Module talk:etymon

Manual transliteration

Latest comment: 8 months ago3 comments3 people in discussion

@Ioaxxere Is there a parameter for manual transliteration when the automated transliteration is incorrect and needs to be corrected? If examples of this are needed, some of them may found be in:

CAT:Terms with non-redundant manual transliterations by language

For example, if an etymology tree were to be displayed at Gujarati ઈદ (īda), the automated transliteration īda would have to be corrected to īd. Such a parameter may also be useful for terms without automatic transliteration such as at برابر. Kutchkutch (talk) 17:43, 31 May 2024 (UTC)Reply

@Kutchkutch There is no parameter for that currently.
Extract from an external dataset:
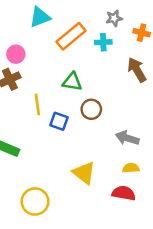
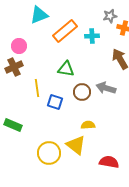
gray star: (114, 18) -> (110, 16), moved
gray arrow: (127, 138) -> (106, 88), moved
yellow semicircle: (131, 168) -> (88, 125), moved
yellow circle: (35, 201) -> (49, 153), moved

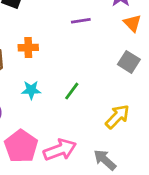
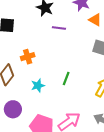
purple line: (81, 21) -> (59, 28), turned 32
It would be better to not duplicate information between different pages or templates. Ideally, lang:transliterate would be smart enough to handle these sorts of difficult cases (Chinese transliteration in particular seems to work very well). Alternatively, the module could scrape the page and look for a |tr= parameter. @Theknightwho what do you think? Ioaxxere (talk) 18:31, 31 May 2024 (UTC)Reply

@Ioaxxere We can't automate transliteration en masse like that, or it would've already been done. I'd say the solution is to include a tr= parameter, but each {{etymon}} template would only need to include the transliteration for the next level up, if that makes sense. Pinging @Benwing2, who may have thoughts. Theknightwho (talk) 19:36, 31 May 2024 (UTC)Reply

Ideas for tracking categories

Latest comment: 8 months ago1 comment1 person in discussion

For some of these, it might be better to throw an error rather than silently accept invalid input.

|1= is an etymology-only language code (should never happen, I think).
Bad IDs in the etymon parameter, e.g. en>word>fakeid is set as an etymon but word#English:_fakeid doesn't exist.
Improper use of keywords, e.g. inh is set on a etymon whose language isn't an ancestor of the current language.
Special characters in |id=. In particular, > (the etymon separator) should probably not be allowed. Also, excessively long or short IDs shouldn't be allowed.
Trees with a height of less than 3 (there's no reason to create a tree of height 1 or 2).
Redundant |title= parameter.
Redundant keywords, e.g. in |inh|bor|etymonparam the inh is completely ignored.

Ioaxxere (talk) 05:31, 3 June 2024 (UTC)Reply

Categorization by roots

Latest comment: 5 months ago7 comments2 people in discussion

@Ioaxxere: Is it possible for this template to allow entering roots on an entry, such that when {{etymon}} is used on a descendant entry it automatically gets the root categorization same as the ancestor entry? Svartava (talk) 10:21, 6 September 2024 (UTC)Reply

@Svartava: I'm thinking something like:

{{etymon|ine-pro|id=something|pos=root}}

which results in every descendant automatically categorizing itself in "terms derived from the Proto-Indo-European root X" (currently there is no such categorization; see here and here). Other values of |pos= could be: prefix, suffix, interfix, infix. I think this would be a much more robust solution as opposed to my initial implementation which makes guesses based off of hyphens in the term itself. This would also mean that a ===Prefix=== and ===Root=== section would need two separate {{etymon}} calls, even if they were in the same Etymology section, although I don't think this situation comes up very often (if at all).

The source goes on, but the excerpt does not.